■ **Assigned task**: Pull each line holding "Store" out of the entries below.

■ **Records shown**:
---

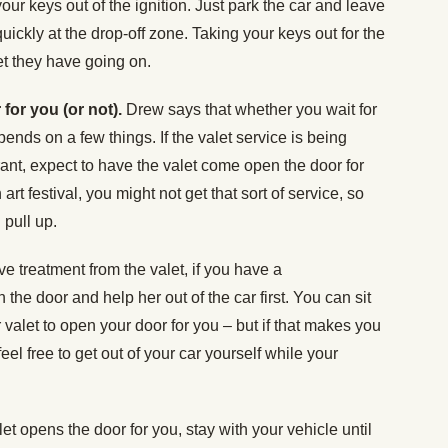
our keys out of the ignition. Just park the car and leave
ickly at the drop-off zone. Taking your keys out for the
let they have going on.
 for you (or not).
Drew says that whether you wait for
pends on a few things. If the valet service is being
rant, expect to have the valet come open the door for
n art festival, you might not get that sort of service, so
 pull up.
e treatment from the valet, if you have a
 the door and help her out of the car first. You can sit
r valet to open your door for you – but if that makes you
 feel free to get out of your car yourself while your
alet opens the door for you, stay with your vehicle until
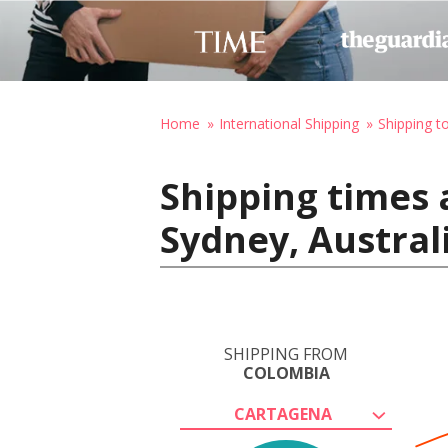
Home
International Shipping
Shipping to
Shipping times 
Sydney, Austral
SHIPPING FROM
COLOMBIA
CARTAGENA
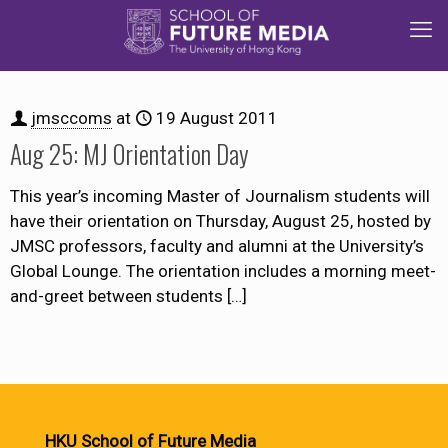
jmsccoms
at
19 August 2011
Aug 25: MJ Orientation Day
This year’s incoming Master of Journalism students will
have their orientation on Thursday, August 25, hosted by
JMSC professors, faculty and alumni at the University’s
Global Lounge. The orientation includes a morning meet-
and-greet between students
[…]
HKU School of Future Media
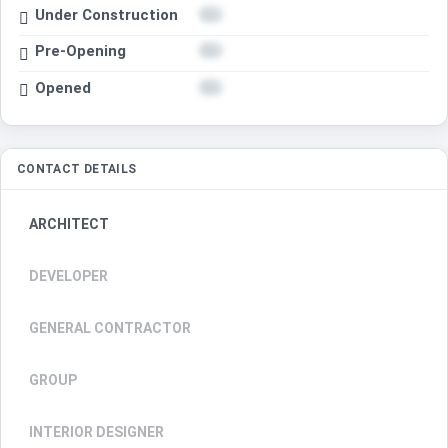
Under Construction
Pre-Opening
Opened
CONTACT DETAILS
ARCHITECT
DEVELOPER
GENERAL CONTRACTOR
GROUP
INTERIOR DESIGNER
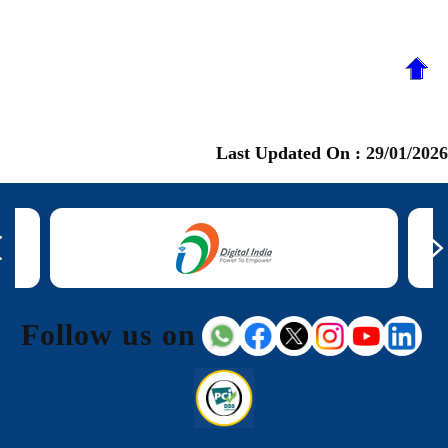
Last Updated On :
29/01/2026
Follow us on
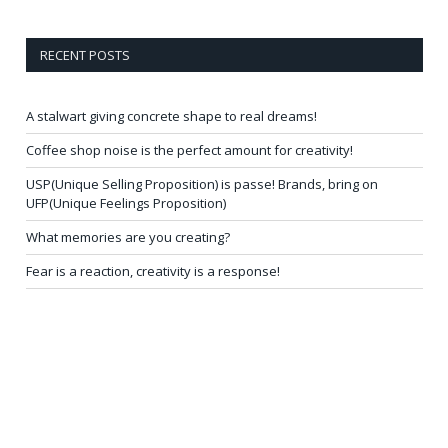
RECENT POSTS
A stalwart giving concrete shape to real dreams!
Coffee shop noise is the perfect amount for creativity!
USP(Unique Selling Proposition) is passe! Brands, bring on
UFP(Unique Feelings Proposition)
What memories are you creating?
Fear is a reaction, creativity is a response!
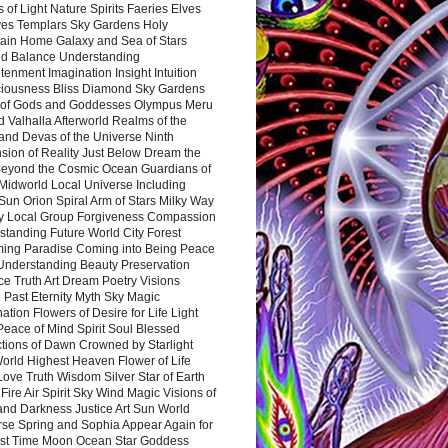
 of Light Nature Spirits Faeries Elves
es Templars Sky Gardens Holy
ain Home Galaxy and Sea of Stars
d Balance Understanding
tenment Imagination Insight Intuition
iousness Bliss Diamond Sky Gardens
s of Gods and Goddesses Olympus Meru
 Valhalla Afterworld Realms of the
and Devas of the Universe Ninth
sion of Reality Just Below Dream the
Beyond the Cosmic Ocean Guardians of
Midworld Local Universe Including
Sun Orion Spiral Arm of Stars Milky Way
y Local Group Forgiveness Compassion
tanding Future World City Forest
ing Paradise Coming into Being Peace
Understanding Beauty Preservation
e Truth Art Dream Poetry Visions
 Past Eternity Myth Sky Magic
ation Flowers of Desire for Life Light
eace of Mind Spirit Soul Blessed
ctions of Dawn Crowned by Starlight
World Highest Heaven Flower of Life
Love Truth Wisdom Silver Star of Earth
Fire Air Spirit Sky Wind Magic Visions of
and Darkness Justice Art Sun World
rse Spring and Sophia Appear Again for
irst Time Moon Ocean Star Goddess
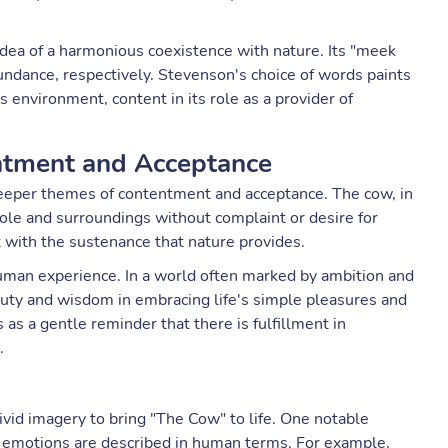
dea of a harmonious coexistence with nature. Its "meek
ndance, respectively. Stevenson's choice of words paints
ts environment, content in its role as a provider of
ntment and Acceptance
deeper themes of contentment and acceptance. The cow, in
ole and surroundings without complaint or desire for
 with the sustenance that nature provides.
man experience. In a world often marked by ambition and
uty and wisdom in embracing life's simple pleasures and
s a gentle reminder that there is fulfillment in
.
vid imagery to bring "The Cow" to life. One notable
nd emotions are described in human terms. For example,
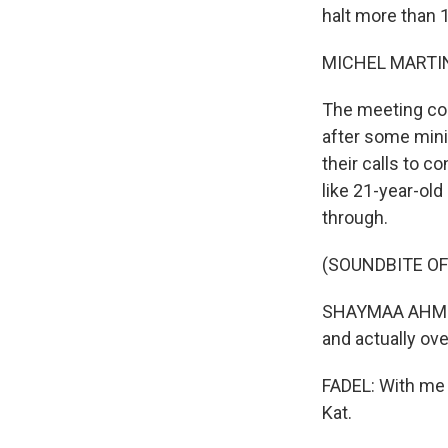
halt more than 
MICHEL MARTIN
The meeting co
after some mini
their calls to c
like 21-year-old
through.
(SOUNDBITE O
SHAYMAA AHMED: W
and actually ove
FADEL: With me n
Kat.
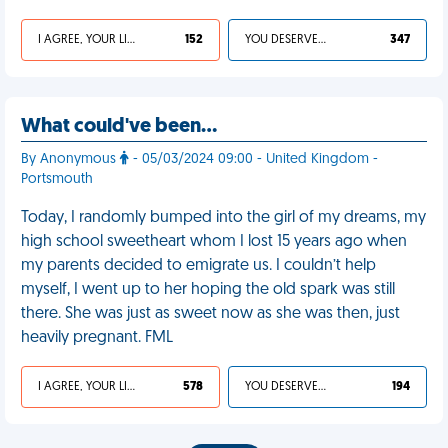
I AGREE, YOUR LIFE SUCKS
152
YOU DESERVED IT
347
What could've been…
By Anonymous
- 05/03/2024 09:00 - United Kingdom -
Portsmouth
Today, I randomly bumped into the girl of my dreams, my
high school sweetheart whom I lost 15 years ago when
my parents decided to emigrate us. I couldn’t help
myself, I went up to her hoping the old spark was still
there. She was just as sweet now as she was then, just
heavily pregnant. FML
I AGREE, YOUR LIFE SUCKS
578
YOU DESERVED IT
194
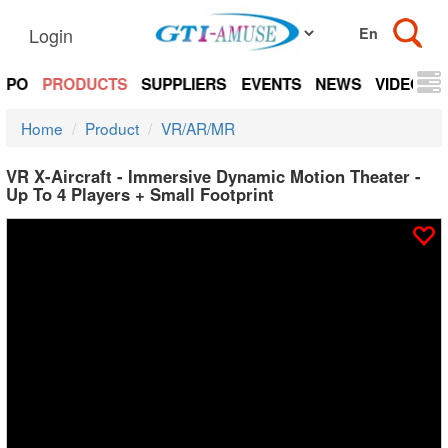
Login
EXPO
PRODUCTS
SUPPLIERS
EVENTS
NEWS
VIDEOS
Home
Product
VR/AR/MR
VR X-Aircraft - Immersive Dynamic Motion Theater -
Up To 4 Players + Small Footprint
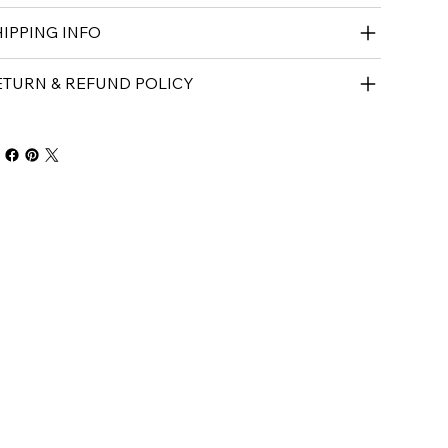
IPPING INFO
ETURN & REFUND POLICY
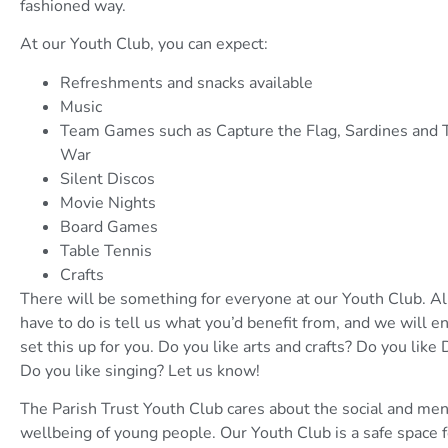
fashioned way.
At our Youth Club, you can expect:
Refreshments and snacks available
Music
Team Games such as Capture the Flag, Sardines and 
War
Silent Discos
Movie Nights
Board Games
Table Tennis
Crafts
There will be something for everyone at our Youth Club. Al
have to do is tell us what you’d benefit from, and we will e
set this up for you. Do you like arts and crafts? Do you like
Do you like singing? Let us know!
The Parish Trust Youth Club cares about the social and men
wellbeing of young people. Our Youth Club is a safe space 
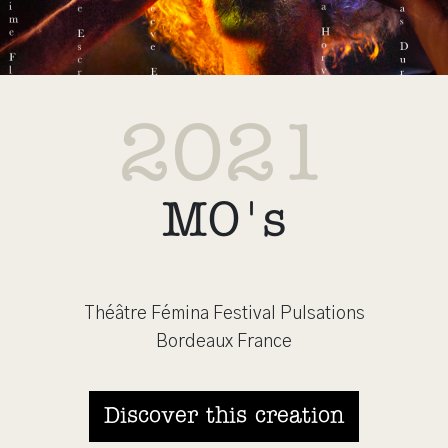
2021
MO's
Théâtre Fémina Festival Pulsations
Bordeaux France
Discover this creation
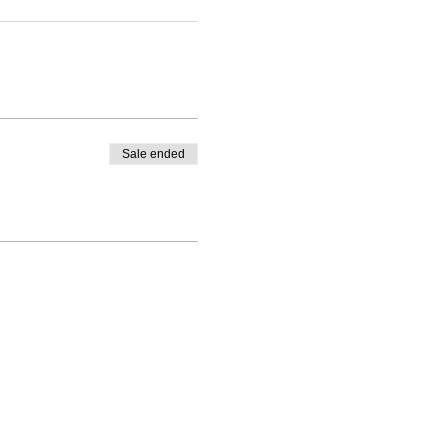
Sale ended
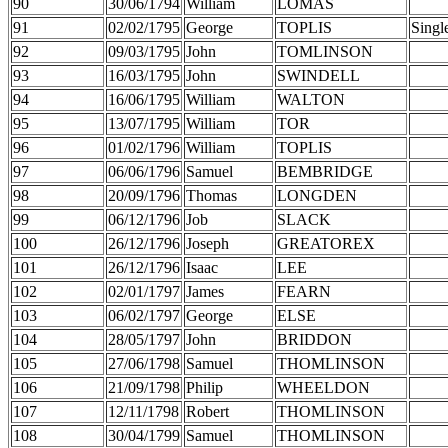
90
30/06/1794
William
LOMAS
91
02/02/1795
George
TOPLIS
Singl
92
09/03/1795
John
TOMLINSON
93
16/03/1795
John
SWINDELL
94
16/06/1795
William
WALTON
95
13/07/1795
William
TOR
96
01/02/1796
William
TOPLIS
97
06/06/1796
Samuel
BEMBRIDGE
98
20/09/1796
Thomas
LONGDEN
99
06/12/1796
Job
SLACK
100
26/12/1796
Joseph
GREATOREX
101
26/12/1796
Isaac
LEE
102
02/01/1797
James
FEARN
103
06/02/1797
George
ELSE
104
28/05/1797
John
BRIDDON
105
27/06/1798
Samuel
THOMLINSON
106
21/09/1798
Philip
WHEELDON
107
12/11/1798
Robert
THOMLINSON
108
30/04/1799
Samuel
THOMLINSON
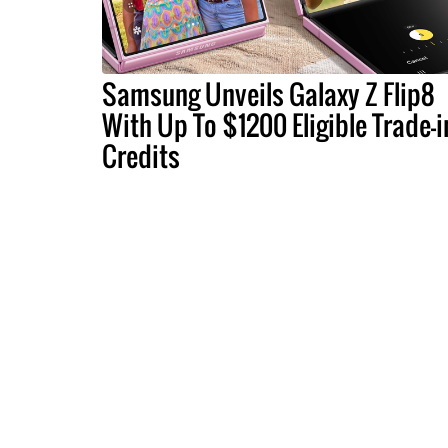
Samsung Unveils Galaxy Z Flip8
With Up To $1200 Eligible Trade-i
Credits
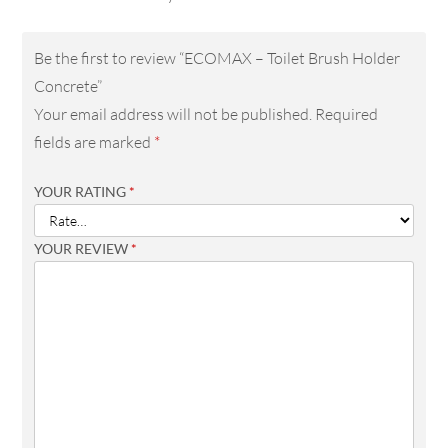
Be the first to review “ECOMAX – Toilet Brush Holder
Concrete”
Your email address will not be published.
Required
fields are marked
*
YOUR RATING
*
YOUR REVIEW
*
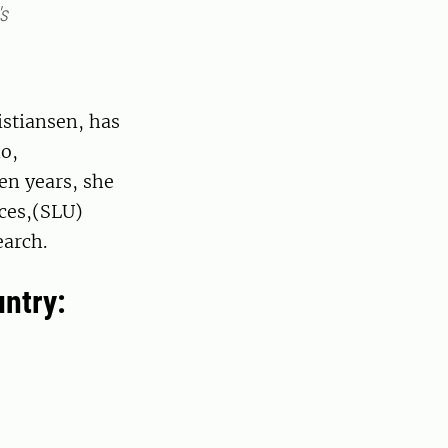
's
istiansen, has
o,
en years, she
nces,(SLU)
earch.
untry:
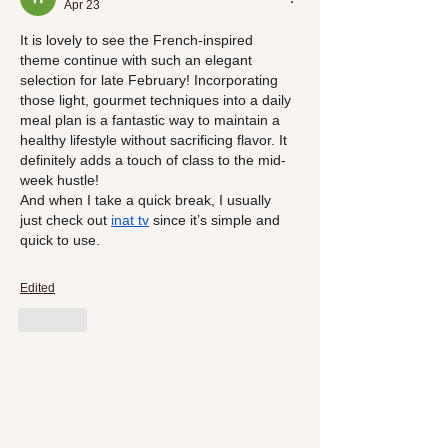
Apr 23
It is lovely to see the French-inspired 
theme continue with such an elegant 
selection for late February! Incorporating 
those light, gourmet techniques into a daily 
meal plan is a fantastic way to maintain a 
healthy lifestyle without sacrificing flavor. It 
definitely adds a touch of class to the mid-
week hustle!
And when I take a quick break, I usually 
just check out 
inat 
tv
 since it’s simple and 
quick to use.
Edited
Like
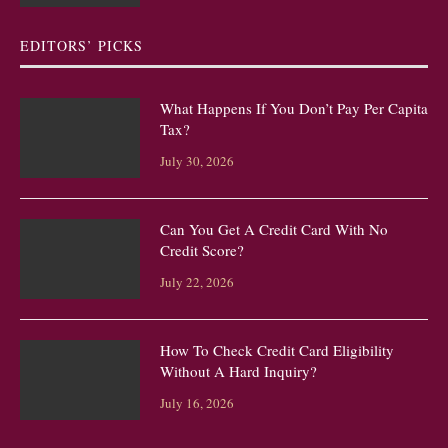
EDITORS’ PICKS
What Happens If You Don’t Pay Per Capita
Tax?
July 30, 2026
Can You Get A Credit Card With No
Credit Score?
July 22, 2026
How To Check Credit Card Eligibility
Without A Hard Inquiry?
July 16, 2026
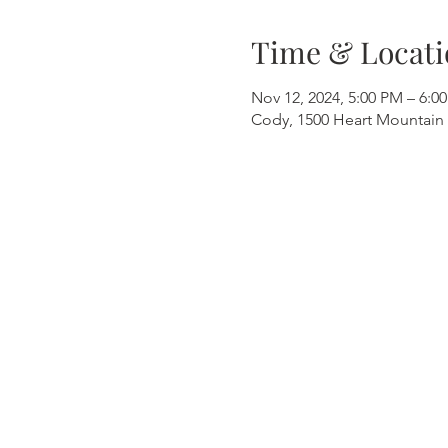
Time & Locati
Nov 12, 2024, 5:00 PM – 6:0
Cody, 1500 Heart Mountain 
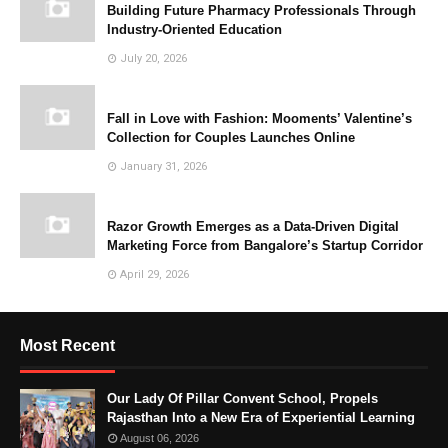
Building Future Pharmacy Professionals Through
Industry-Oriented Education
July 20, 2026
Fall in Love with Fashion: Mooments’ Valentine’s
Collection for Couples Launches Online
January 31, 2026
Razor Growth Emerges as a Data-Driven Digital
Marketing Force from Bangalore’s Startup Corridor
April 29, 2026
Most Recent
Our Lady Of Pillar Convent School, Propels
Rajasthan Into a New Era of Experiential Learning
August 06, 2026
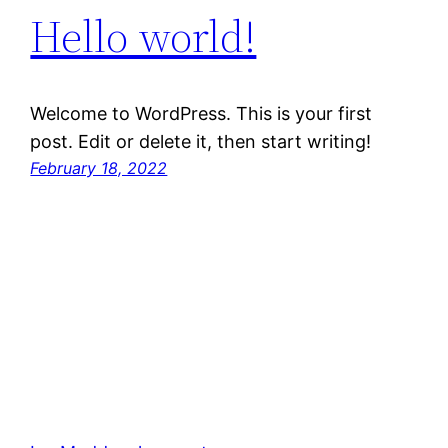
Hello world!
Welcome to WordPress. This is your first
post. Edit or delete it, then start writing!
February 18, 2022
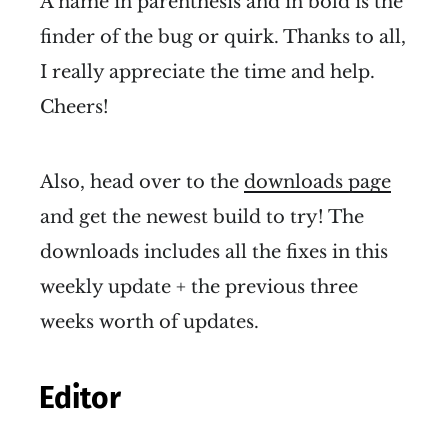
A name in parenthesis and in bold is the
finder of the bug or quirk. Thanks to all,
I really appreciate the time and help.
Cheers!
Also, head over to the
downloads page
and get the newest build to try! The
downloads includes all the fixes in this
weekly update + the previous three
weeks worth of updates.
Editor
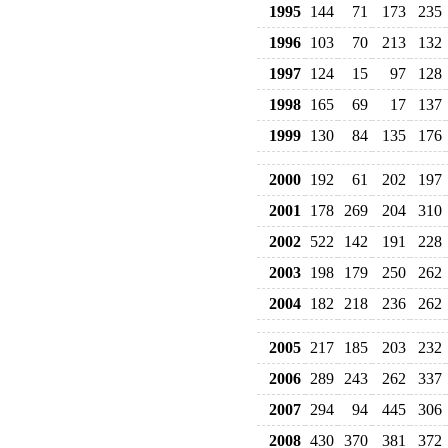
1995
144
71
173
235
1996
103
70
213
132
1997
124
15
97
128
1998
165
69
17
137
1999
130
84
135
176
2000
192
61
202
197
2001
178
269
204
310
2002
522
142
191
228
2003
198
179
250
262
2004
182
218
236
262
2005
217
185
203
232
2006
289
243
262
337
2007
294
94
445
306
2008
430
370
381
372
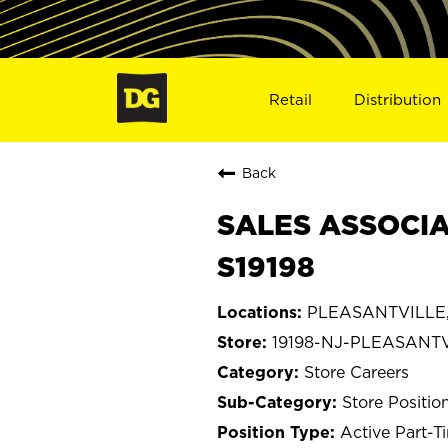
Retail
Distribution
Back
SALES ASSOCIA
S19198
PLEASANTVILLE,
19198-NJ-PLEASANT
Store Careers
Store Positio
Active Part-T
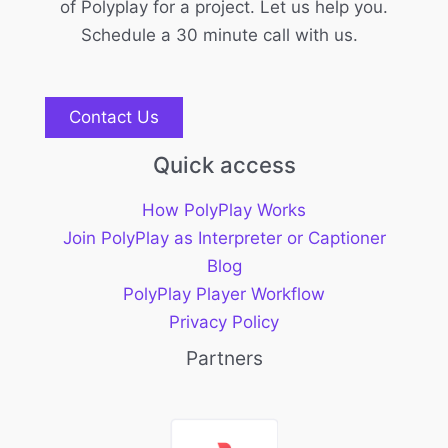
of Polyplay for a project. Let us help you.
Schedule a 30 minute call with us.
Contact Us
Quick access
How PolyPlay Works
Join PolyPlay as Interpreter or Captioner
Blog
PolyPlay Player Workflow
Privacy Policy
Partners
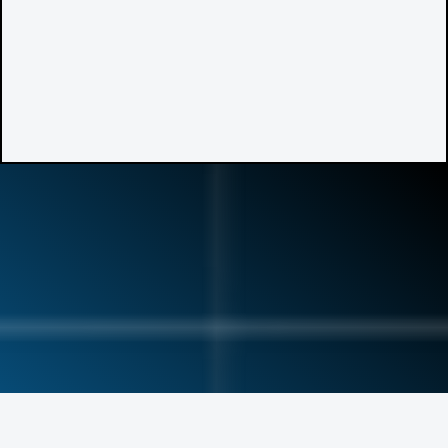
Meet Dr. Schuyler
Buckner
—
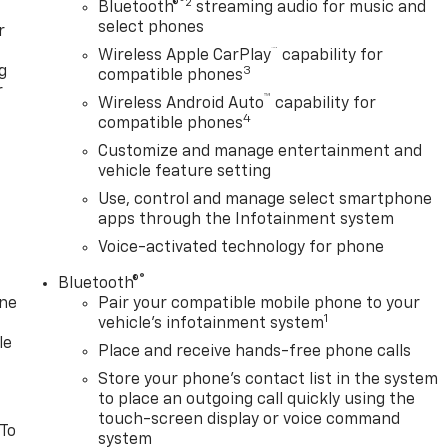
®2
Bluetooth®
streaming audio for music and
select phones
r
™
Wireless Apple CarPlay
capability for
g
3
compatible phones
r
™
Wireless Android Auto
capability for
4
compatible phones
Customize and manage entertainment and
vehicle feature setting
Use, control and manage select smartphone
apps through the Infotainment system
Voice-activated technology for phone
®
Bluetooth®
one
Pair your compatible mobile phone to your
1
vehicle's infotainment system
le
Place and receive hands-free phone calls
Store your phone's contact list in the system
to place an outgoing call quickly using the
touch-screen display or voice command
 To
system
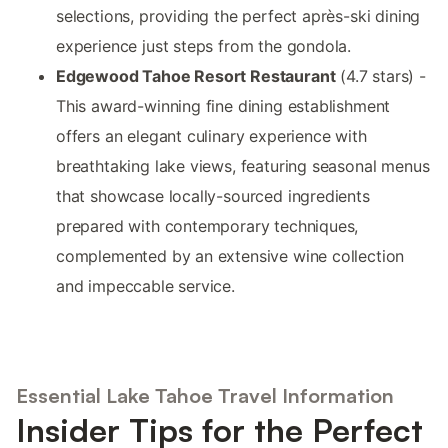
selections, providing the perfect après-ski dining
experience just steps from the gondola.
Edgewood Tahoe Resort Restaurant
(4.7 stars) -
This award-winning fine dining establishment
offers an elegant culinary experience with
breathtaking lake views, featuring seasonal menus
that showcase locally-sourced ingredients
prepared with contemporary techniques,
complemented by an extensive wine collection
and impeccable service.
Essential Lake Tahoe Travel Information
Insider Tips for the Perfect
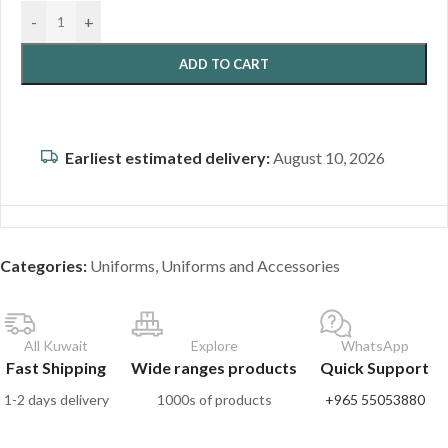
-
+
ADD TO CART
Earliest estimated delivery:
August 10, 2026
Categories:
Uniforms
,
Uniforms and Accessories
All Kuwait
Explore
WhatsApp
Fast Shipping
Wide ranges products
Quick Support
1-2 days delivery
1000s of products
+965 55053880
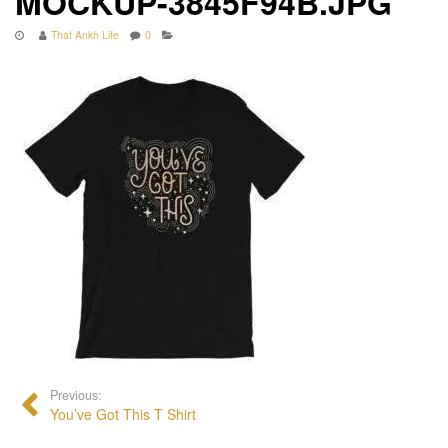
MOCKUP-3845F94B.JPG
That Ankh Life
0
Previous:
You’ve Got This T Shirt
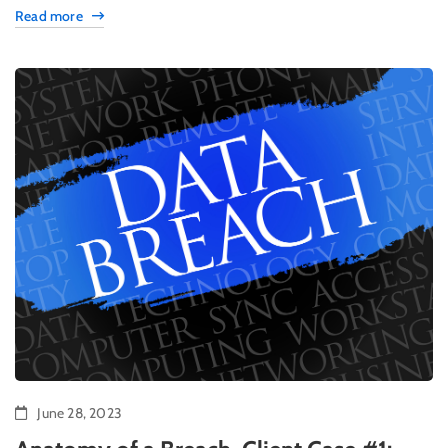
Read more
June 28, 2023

---

■ **Solution to this problem**:
Store Careers
Store Positio
Store your phone's contact list in the system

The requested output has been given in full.